Housing Minister Darragh O’Brien wants to fast-track changes to the Fair Deal scheme to assist with the Ukraine refugee crisis.
Mr O’Brien is ramping up pressure on his colleague Minister for Older People Mary Butler to expedite legislation allowing nursing home residents to keep rental income from renting their family home.
The minister is asking that the legislative changes to the State’s nursing home scheme be introduced as soon as possible to increase housing stock because up to 200,000 refugees could arrive in Ireland due to the war in Ukraine.
“There are about 8,000 homes vacant as a result of a person being in long-term care and if a fraction of them came back into the market it would of course help,” a Department of Housing source said.

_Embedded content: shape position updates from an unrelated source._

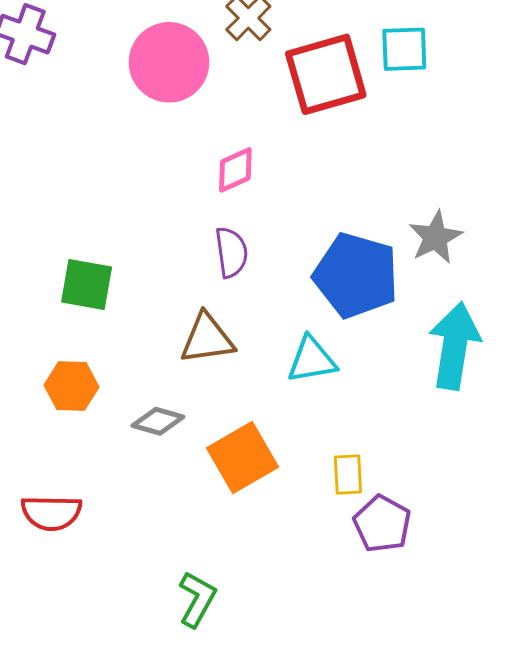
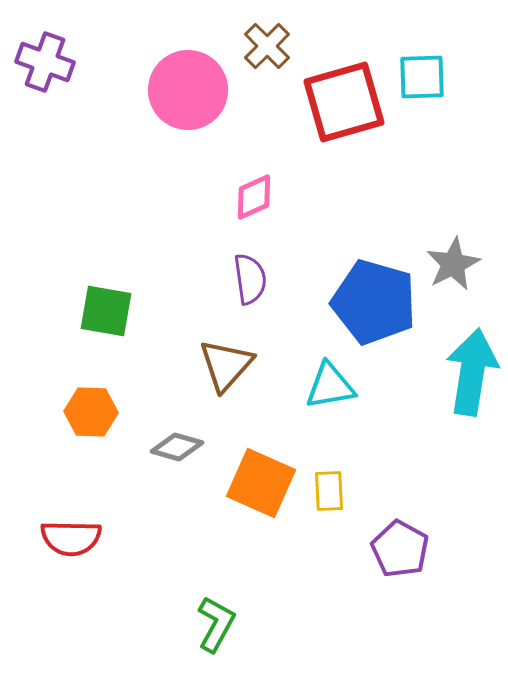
brown triangle: (207, 339) -> (226, 365), turned -40
orange square: (242, 457) -> (261, 483), turned -36
yellow rectangle: (348, 475) -> (329, 491), moved

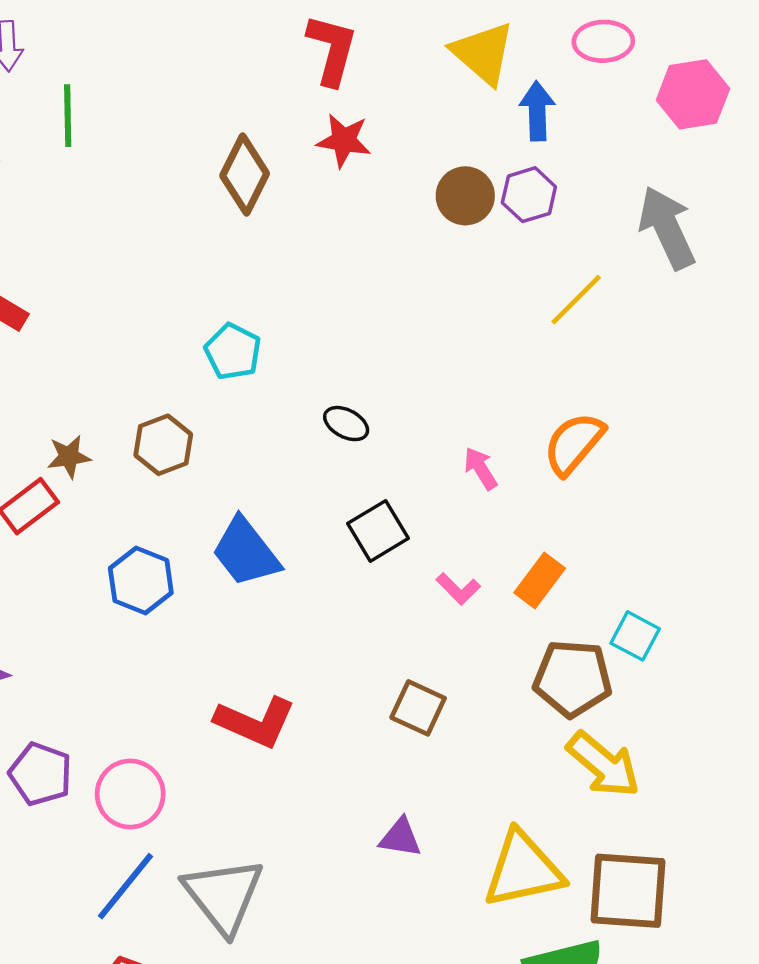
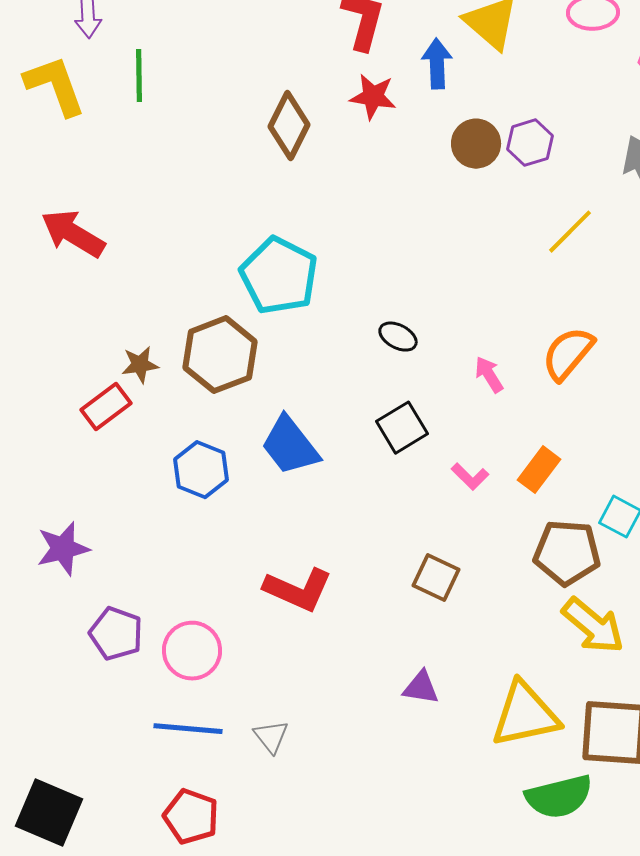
blue arrow: (537, 111) -> (437, 64), moved
cyan pentagon: (233, 352) -> (279, 276), size x1.6
black ellipse: (346, 424) -> (398, 337), moved
brown hexagon: (163, 445) -> (220, 355), size x1.5
blue line: (125, 886) -> (188, 729), turned 56
gray triangle: (223, 895) -> (271, 737), size x0.5

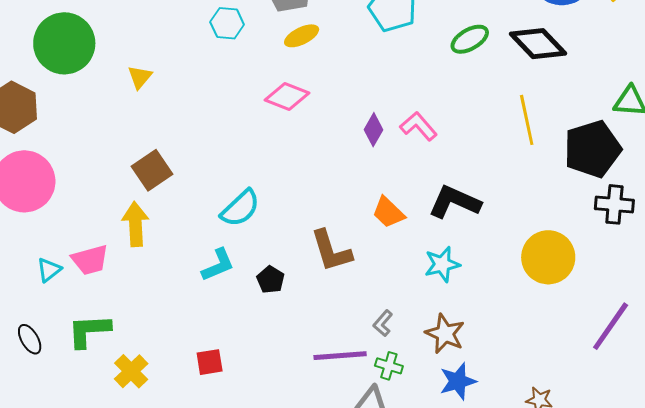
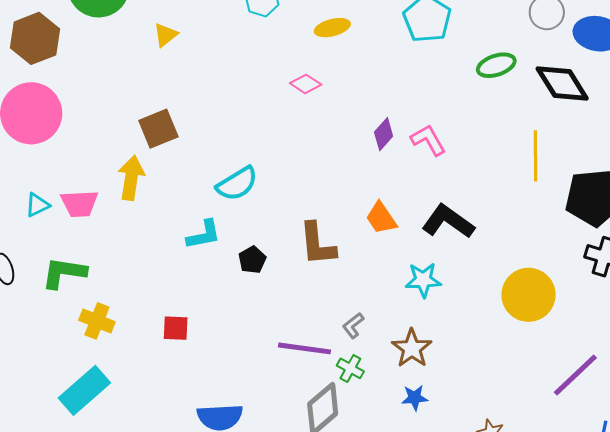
pink diamond: (287, 97) -> (306, 84), size x0.7
yellow cross: (131, 371) -> (97, 321), turned -36
blue star: (458, 381) -> (415, 398), size x0.7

Refugees will not be asked to rent homes but increasing housing stock urgently will assist the Government in seeking to house tens of thousands of refugees fleeing the Russian invasion of Ukraine while also addressing the on-going housing crisis.
A spokesperson for Ms Butler said she was “working on amending the rules of the Fair Deal scheme to allow nursing home residents to rent out their principle private residence and have that income exempt from contributions to the cost of care, [they] are at an advanced stage”.

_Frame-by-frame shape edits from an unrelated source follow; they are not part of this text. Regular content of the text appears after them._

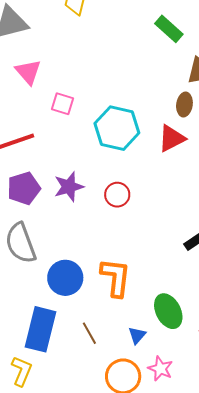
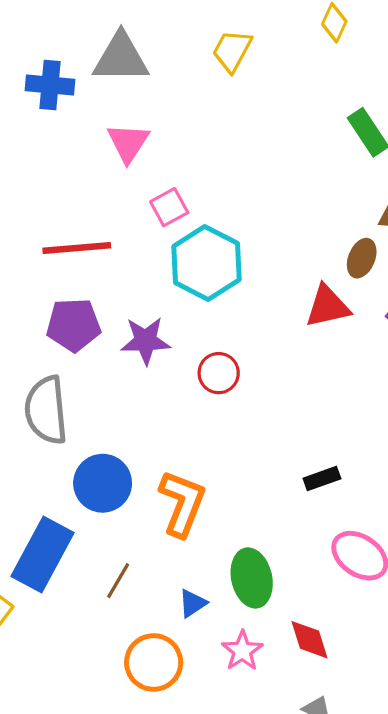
pink square: (62, 104) -> (169, 207), turned 30
cyan hexagon: (117, 128) -> (206, 263), moved
brown line: (89, 333) -> (118, 581), turned 45
pink star: (160, 369) -> (242, 651), moved

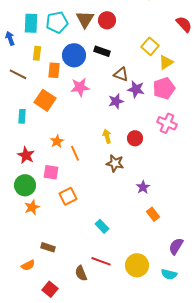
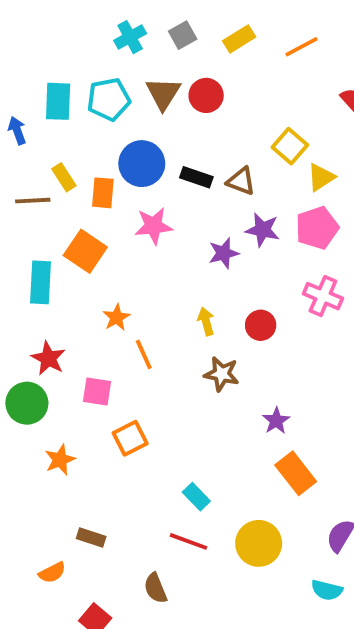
black rectangle: (102, 51) -> (196, 177), moved
yellow rectangle: (37, 53) -> (64, 177), moved, turned -40
brown line: (18, 74) -> (33, 201), turned -30
brown triangle: (121, 74) -> (241, 181), moved
cyan rectangle: (22, 116) -> (41, 282), size x1.5
orange star: (57, 141) -> (116, 317), moved
green circle: (25, 185) -> (27, 403), moved
orange rectangle: (153, 214) -> (296, 473), size x1.5
red line: (101, 261) -> (189, 541), moved
yellow circle: (137, 265) -> (259, 543), moved

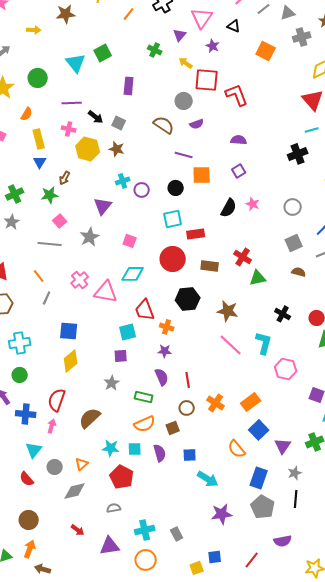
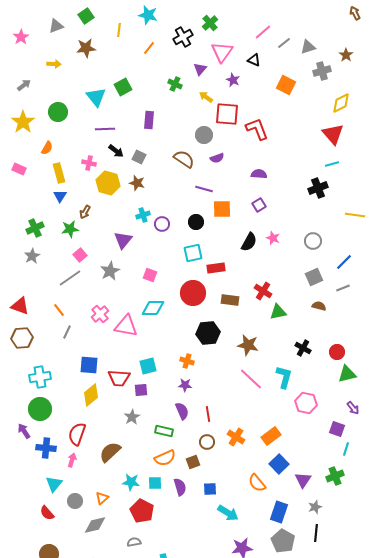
purple line: (72, 103) -> (105, 129), moved
gray line: (50, 244) -> (70, 278), turned -40
red trapezoid: (145, 310) -> (119, 378), moved, turned -65
green circle: (20, 375) -> (40, 409), size x1.5

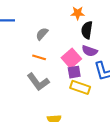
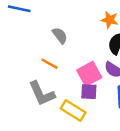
gray semicircle: (42, 34) -> (60, 35), turned 88
yellow rectangle: (80, 87) -> (73, 110), moved

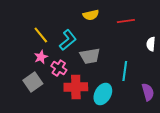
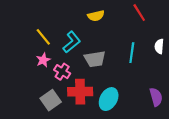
red line: (126, 21) -> (139, 13), moved, turned 66
cyan line: (125, 71) -> (132, 53), moved
gray square: (33, 82) -> (51, 100), moved

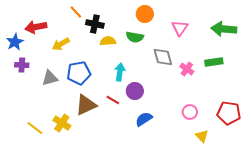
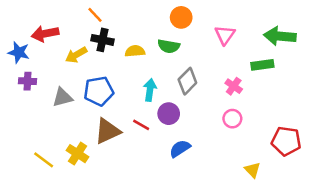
black cross: (95, 24) -> (102, 40), moved
blue star: (15, 42) -> (19, 52), turned -30
gray diamond: (163, 57) -> (187, 81), moved, turned 60
green rectangle: (214, 62) -> (262, 65), moved
pink circle: (190, 112) -> (232, 119), moved

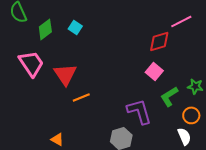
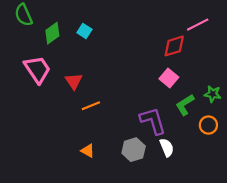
red triangle: (65, 74) -> (74, 81), size x0.7
white semicircle: (184, 136) -> (167, 147), moved
orange triangle: (57, 139) -> (88, 151), moved

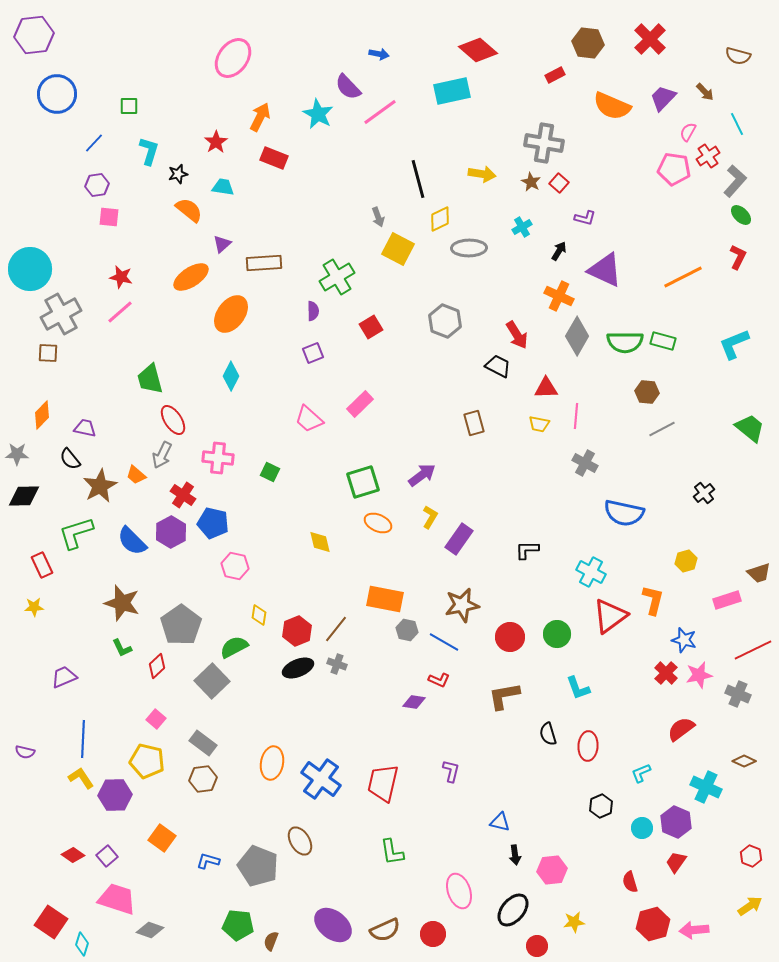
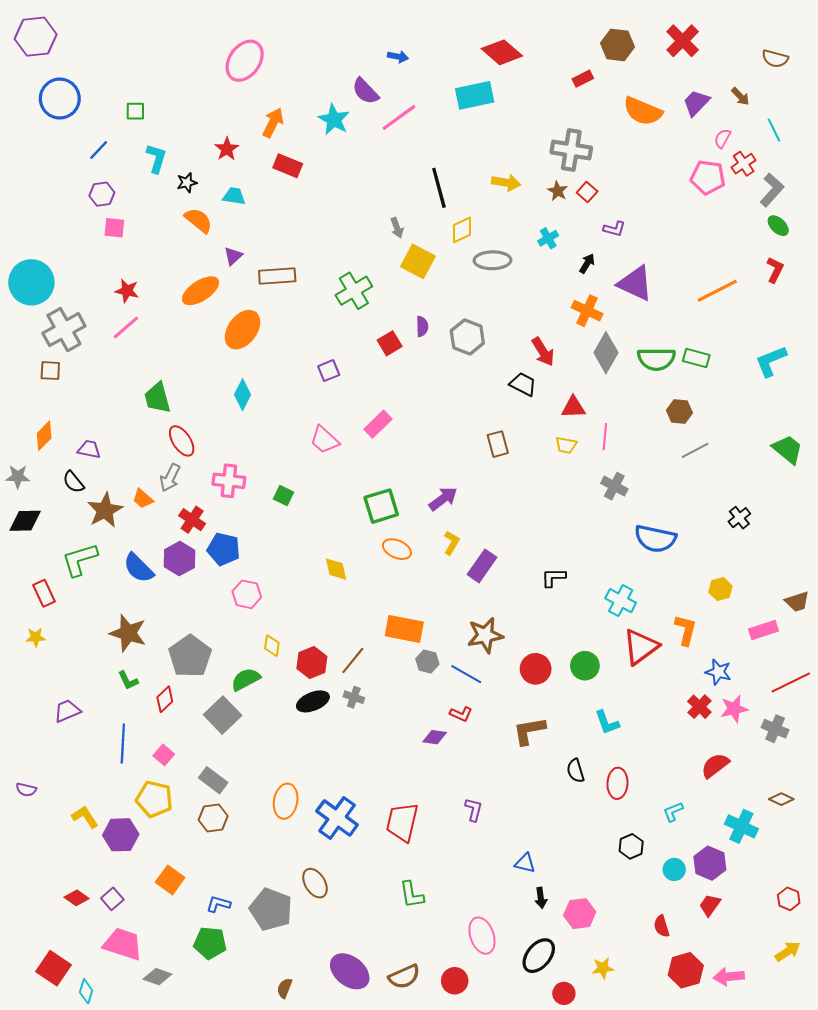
purple semicircle: (313, 311) -> (422, 326), moved
blue line: (83, 739) -> (123, 743), moved
green pentagon: (238, 925) -> (210, 943), moved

However, he said it was “not necessary to expedite this amendment” in order for nursing home residents to volunteer the use of their home to Ukrainian refugees as “no income would be accrued by such a move”.

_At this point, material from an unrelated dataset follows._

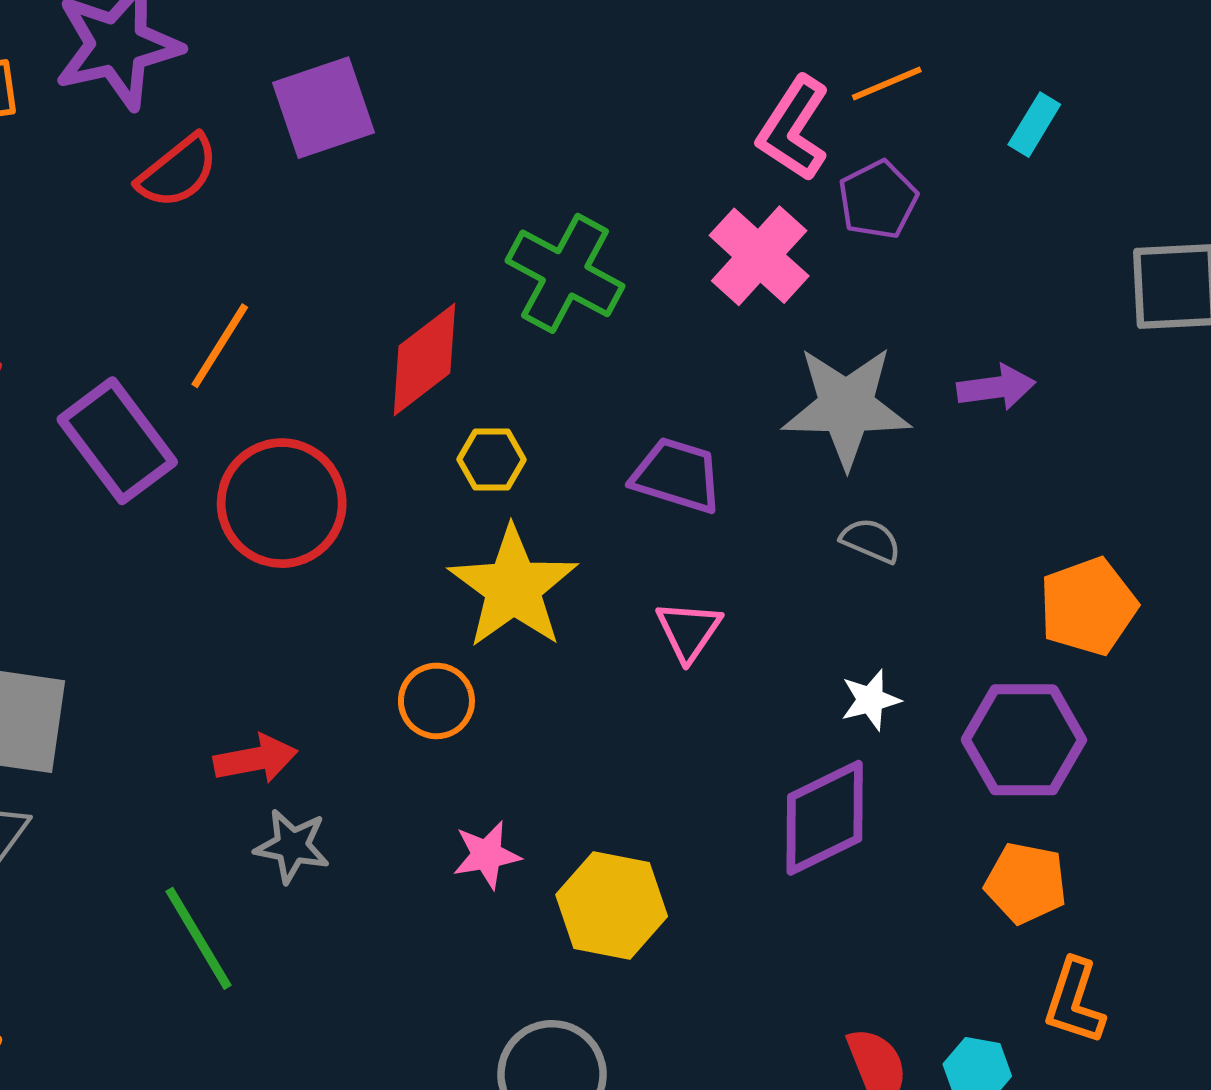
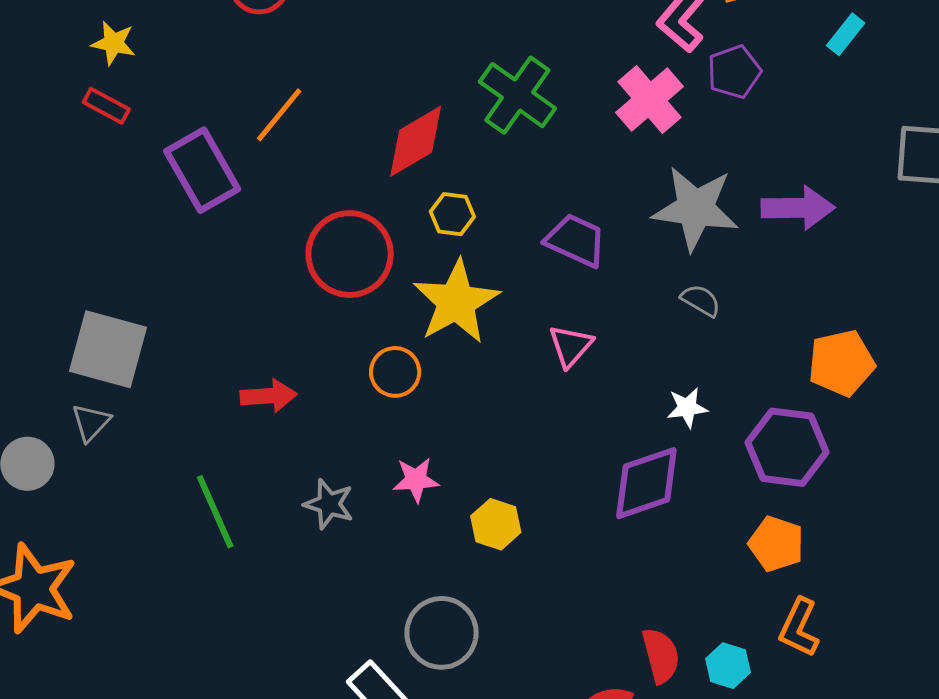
purple arrow: (996, 387) -> (798, 208), size x1.4
red circle: (282, 503) -> (350, 254), moved
gray star: (292, 846) -> (329, 504), moved
yellow hexagon: (612, 905) -> (496, 524), size x0.7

The internal Government row comes as Tánaiste Leo Varadkar told the Dáil Ireland can expect 40,000 Ukrainian refugees to have entered the country by the end of April – which amounts to an almost 1pc population increase in just a few weeks.
Mr Varadkar said this influx of people posed the biggest humanitarian aid challenge the State had ever faced and it would affect every facet of Irish life.
He said the impact would be felt in health, welfare and housing spending – and even affect things such as efforts to reduce carbon emissions.
He said the Government had to concede it would not be possible to provide “self-catering, own-door accommodation” to everybody who sought refuge here from Ukraine.
Meanwhile, Children’s Minister Roderic O’Gorman said around 68,000 refugees were expected to arrive in Ireland during the crisis but this could increase further in the coming weeks.
He said the child and family agency Tusla was providing accommodation for 22 unaccompanied minors who were seeking refuge in Ireland after fleeing Ukraine.
He said a “small but growing number of unaccompanied minors” were now arriving in Ireland.
He said 2,000 hotel rooms were being used to provide accommodation while local authorities had identified around 500 properties that could be used to house refugees.
This would include repurposing buildings which can be made habitable, he said.
Social Protection Minister Heather Humphreys outlined her plans to change legislation to ensure older people who want to house a refugee do not see their welfare rates affected.
Ms Humphreys said those who had offered their homes did so on a voluntary basis and were not looking for money from the State at this stage.
The minister said her department would “not be found wanting” when it came to providing welfare supports to refugees from Ukraine.
She said 7,326 people from Ukraine had been given PPS numbers since arriving in Ireland, giving them entitlements to welfare and allowing them to take up employment.